I wasn’t going to be bothered by requirements of any kind: attendance, dress code, athletics, or community service. At Fort Worth Country Day School, all of these were forced upon us. The enforcement of these school policies somehow could take the fun out of sports and the sincerity out of community service. We felt inclined to volunteer for Habitat for Humanity because we wanted to graduate. No forty hours of service, no diploma. So regardless of whether or not our service came from the heart, we had to complete the quota. The fun I used to have going to night shelters or food banks with my youth group disappeared from my high school scene. Forced service: what is this, anyway? The phrase itself is a contradiction. So I carried this mentality with me to the University of Texas, the mindset that I wasn’t going to be restricted by requirements. I wouldn’t have to do anything I did not want to do.

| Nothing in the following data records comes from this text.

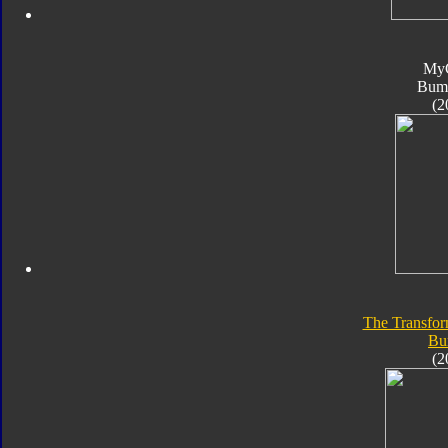
My
Bum
(2
The Transfor
Bu
(2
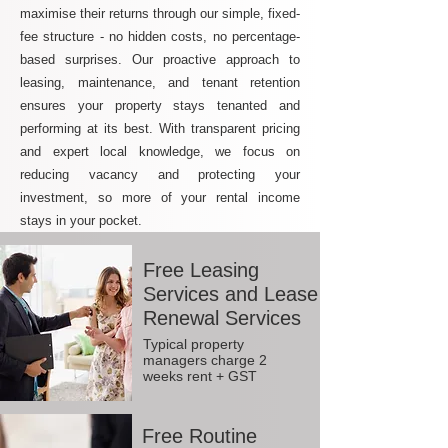
maximise their returns through our simple, fixed-
fee structure - no hidden costs, no percentage-
based surprises. Our proactive approach to
leasing, maintenance, and tenant retention
ensures your property stays tenanted and
performing at its best. With transparent pricing
and expert local knowledge, we focus on
reducing vacancy and protecting your
investment, so more of your rental income
stays in your pocket.
Free Leasing
Services and Lease
Renewal Services
Typical property
managers charge 2
weeks rent + GST
Free Routine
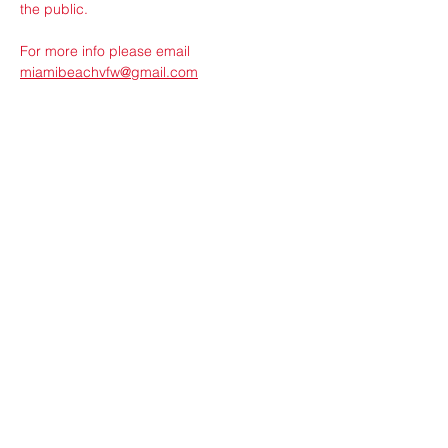
the public.
For more info please email 
miamibeachvfw@gmail.com
Share this event
ops@vfw3559.org
@vfw3559
privacy policy
©2025 by MIAMI BEACH POST NO 3559 VETERANS
OF FOREIGN WARS OF THE UNITED STATES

Once I began pledgeship for my fraternity, I learned how wrong my thought process was. I had even more requirements than ever before.
I couldn’t have facial hair, I couldn’t have hair that went beyond the ears, I had to wear khakis and a collared shirt to every class and sit in the first several rows. Furthermore, I was required to participate in community service. I thought to myself, ‘not this again.’ I wandered down to 22nd street on the Drag on my first Thursday afternoon of pledgeship. I walked down the alley behind the Baptist Church and came through the back entrance there. Little did I know that I was beginning a tradition that I have taken part in on a weekly basis since that day.

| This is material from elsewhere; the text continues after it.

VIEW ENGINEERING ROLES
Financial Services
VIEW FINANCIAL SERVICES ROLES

Though pledgeship is over, I continue to volunteer at the Baptist Church’s soup kitchen each day at 4:30 in the afternoon. It’s the same four or five guys every time. We pour drinks, we serve the food, and we do the dishes and wipe the tables clean. But my favorite part is interacting with the people there. To facilitate the process, the people running the soup kitchen always let the handicapped people into the fellowship hall first. Every week, the same man in a motorized scooter would have me fill his 7-11 mug with iced tea. His left arm is paralyzed from a stroke he suffered several years ago, so he cannot do it himself. The first few times he had to ask me, but I soon got the hang of the process and would approach him first, offering to get him his usual iced tea. Over the course of the first semester, I talked to him extensively and learned a lot about his life, his faith, etc. He has hurt so much in his life, but he has a good attitude at all times. Dass argues that when we have such interaction with someone who truly has reason to be depressed, we instinctively share some comfort and feel more at ease with the situation and ourselves. Dass writes, “Caring for one another, we sometimes glimpse an essential quality of our being,” and that “we’re reminded of who we really are and what we have to offer one another” (7). I would not think that simple conversation and frequent iced tea refills would mean much to this man, but now I realize how priceless my interaction with him was.

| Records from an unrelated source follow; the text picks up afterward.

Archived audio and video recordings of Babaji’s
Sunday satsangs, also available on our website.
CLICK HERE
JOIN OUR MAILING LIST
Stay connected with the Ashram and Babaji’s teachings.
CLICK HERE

Working at the soup kitchen over the past seven months has changed by attitude toward service back to a positive one.
I no longer think of helping others as a requirement, or in terms of quotas. I think of it as doing my part of change. Gandhi wrote, “You must be the change you wish to see in the world.”
Along these same lines, the Thai monk in one of Dass’s anecdotes was this change as well; the story states “And I saw that his commitment was so total, that he wasn’t just someone using a skill. He had died into his work. He was the cure” (96). Death as a means of curing and redemption reminds me of Christ’s death. The story does not revolve around the torture and the agony, but instead serves as a means to “open our hearts by calling forth our compassion, our capacity to suffer with another” (Bump 133). The five of us might have initially looked a little out of place that first week, wearing Polo and Northface products, but we soon found out nitch there. Now the directors of the kitchen know our names and majors, and the people there know what we hope to become and do with our lives. But since we interacted with them, shared words of comfort with them, or wrote on the prayer wall with them, we were able to share their experiences and suffer with them. Since we enjoyed the work we were doing, we entered ourselves into it and became that work. Through our work, we entered into the suffering of others and experienced that with them as well. As Dass states, “in service we find unity” (6). What do a bunch of fraternity boys have to offer a hall full of homeless people? More than you might expect.